BEGIN Excerpted data

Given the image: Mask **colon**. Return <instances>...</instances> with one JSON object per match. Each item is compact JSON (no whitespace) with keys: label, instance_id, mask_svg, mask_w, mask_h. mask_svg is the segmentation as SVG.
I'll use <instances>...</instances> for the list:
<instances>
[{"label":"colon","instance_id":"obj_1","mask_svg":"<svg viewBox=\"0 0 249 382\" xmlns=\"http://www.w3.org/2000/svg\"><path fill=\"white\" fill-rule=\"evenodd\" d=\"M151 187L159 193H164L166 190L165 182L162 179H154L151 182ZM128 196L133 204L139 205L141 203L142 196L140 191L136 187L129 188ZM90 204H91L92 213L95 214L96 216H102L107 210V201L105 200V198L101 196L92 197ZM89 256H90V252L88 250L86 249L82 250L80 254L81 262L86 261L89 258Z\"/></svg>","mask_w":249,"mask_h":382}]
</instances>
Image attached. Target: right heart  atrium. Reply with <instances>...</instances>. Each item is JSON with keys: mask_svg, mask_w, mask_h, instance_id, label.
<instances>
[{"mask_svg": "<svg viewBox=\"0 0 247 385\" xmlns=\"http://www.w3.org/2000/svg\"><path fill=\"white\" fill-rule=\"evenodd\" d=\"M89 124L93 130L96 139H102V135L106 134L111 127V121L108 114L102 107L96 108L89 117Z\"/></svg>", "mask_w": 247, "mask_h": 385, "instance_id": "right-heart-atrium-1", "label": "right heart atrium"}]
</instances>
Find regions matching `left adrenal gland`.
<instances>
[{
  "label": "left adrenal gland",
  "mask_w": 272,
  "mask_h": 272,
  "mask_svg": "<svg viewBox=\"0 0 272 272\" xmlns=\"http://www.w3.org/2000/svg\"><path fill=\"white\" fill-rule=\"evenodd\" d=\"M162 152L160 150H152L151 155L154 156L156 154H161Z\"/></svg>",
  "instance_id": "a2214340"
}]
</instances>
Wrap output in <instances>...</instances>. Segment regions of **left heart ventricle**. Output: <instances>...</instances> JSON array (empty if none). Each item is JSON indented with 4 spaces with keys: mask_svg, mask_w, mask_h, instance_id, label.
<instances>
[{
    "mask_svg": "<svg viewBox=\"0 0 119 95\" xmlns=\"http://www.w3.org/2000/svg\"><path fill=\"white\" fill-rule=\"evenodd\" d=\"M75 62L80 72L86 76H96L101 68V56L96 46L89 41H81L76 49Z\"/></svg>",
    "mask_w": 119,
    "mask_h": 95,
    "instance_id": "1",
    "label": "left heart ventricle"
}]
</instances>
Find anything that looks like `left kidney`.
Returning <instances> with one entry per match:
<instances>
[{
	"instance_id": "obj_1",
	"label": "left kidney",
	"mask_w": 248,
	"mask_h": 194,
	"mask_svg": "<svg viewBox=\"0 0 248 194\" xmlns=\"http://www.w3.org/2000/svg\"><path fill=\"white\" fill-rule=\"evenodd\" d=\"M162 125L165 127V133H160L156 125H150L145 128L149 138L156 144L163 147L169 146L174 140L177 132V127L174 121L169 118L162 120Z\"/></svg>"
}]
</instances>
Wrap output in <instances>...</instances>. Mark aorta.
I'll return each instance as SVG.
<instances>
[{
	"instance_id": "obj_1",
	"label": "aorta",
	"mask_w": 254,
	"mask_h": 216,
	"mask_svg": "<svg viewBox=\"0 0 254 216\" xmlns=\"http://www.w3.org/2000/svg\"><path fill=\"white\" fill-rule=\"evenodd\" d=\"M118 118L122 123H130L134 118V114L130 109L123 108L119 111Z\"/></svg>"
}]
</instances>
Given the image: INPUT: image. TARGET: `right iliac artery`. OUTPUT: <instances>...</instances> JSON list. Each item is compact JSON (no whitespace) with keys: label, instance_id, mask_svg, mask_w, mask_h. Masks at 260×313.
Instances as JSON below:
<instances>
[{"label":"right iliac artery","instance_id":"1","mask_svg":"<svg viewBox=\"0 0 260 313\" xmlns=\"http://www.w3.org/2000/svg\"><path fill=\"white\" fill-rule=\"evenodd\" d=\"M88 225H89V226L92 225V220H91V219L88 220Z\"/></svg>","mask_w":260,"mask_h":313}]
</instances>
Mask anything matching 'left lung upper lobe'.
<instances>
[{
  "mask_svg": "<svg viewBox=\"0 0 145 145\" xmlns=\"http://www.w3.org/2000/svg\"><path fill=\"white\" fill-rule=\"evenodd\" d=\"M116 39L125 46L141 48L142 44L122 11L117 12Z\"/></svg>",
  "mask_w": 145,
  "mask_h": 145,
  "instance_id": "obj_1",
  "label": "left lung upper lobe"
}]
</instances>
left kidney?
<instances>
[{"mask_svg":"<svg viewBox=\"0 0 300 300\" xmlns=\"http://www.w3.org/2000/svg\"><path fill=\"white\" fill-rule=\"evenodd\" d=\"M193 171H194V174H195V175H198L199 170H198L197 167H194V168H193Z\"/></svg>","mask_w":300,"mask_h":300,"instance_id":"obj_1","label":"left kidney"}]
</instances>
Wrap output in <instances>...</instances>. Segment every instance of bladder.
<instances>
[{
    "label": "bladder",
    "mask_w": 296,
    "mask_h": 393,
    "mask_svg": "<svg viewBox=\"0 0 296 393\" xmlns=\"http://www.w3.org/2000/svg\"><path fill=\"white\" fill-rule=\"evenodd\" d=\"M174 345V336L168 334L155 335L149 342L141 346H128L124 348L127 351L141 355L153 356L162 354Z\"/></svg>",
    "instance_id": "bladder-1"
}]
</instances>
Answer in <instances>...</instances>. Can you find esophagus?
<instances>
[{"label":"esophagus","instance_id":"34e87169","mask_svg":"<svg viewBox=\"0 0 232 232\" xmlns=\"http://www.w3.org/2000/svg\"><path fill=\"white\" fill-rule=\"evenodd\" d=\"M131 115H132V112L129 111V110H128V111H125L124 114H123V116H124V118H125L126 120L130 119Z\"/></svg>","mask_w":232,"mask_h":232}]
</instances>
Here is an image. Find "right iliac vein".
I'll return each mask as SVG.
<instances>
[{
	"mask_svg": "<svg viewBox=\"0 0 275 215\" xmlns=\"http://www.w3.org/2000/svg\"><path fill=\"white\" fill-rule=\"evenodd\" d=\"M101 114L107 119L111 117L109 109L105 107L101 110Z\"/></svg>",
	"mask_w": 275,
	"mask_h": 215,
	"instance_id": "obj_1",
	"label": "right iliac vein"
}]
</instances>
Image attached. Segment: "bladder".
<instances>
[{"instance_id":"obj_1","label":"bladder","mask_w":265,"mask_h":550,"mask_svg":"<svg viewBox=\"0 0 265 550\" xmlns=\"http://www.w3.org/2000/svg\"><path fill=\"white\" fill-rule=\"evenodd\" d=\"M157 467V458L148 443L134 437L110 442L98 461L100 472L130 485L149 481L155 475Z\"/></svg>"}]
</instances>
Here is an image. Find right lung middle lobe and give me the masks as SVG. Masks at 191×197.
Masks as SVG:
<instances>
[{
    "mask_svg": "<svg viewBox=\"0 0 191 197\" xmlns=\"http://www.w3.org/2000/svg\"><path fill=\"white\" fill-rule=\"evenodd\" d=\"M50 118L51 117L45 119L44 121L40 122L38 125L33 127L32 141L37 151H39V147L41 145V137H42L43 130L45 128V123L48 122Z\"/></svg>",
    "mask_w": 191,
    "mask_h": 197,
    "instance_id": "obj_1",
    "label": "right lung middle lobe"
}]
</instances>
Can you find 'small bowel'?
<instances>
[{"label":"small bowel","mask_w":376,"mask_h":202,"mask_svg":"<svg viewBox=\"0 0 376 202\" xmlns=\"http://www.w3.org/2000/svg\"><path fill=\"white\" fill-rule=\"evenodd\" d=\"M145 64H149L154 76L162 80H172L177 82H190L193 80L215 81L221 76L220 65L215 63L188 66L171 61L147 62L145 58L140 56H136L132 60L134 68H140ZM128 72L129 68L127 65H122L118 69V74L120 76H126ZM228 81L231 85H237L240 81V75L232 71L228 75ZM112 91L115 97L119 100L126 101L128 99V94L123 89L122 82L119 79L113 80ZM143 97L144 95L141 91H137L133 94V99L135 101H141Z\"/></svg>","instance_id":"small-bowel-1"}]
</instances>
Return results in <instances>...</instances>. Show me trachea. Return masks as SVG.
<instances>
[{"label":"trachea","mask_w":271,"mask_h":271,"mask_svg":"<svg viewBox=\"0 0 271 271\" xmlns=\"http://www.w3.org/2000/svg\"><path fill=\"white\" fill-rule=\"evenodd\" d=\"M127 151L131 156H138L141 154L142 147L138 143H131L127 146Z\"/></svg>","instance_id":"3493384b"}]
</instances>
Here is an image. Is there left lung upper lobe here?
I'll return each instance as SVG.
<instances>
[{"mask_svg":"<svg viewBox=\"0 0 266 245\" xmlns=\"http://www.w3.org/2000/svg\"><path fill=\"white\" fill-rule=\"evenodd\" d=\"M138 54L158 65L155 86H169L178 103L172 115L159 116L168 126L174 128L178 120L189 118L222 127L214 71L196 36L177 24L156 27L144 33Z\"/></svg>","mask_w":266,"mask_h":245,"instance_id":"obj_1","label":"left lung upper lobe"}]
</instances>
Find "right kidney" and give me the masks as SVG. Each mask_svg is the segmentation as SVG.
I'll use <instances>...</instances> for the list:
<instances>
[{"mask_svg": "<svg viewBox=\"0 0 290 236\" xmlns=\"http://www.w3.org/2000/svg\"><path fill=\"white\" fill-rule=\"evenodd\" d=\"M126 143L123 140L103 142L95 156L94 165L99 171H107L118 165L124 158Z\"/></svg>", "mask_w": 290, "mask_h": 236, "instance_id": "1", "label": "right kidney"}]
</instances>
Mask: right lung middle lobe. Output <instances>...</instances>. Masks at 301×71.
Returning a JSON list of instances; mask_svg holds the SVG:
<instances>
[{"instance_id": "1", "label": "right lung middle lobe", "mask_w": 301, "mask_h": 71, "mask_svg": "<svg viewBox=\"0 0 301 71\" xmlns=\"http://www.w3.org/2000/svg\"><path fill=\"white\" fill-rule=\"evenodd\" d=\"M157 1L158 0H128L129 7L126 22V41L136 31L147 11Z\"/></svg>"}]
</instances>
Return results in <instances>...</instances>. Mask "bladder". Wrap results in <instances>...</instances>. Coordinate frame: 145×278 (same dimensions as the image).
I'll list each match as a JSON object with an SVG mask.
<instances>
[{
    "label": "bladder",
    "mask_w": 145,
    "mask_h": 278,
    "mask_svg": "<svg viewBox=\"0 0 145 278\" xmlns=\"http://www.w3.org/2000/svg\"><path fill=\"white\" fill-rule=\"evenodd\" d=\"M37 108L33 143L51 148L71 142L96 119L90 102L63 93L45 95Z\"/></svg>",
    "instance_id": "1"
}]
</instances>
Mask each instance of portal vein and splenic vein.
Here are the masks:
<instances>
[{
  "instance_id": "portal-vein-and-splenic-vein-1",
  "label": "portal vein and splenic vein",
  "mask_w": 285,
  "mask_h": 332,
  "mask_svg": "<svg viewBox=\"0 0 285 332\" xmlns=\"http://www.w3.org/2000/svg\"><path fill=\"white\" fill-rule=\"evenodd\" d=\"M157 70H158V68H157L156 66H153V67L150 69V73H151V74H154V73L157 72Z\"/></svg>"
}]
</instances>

END Excerpted data

> _Work order_
Leave out every line before the one containing "Mask each instance". Transcribe that line and all lines after it through the end of the data above, exactly.

> _Task output_
Mask each instance of portal vein and splenic vein.
Here are the masks:
<instances>
[{
  "instance_id": "portal-vein-and-splenic-vein-1",
  "label": "portal vein and splenic vein",
  "mask_w": 285,
  "mask_h": 332,
  "mask_svg": "<svg viewBox=\"0 0 285 332\" xmlns=\"http://www.w3.org/2000/svg\"><path fill=\"white\" fill-rule=\"evenodd\" d=\"M157 70H158V68H157L156 66H153V67L150 69V73H151V74H154V73L157 72Z\"/></svg>"
}]
</instances>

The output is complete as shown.